Exercise instructions: Output nothing except the lines from the one containing "офиса, наполнив пространство" through the final line of the data, both included, typed exactly, minus the pictures.

Start of Block

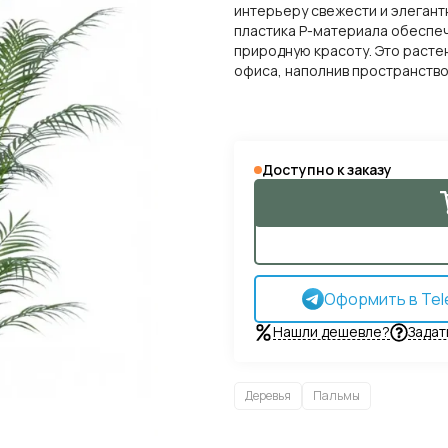
интерьеру свежести и элегант
пластика P-материала обеспеч
природную красоту. Это расте
офиса, наполнив пространство
Доступно к заказу
Оформить в Tel
Нашли дешевле?
Задат
Деревья
Пальмы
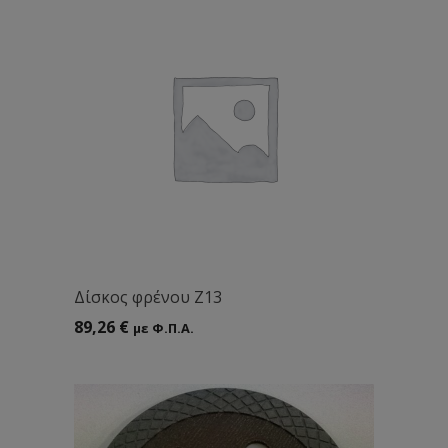
Δίσκος φρένου Ζ13
89,26
€
με Φ.Π.Α.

End of Block

Answer section:
офиса, наполнив пространство
Доступно к заказу
Оформить в Tel
Нашли дешевле?
Задат
Деревья
Пальмы
Δίσκος φρένου Ζ13
89,26
€
με Φ.Π.Α.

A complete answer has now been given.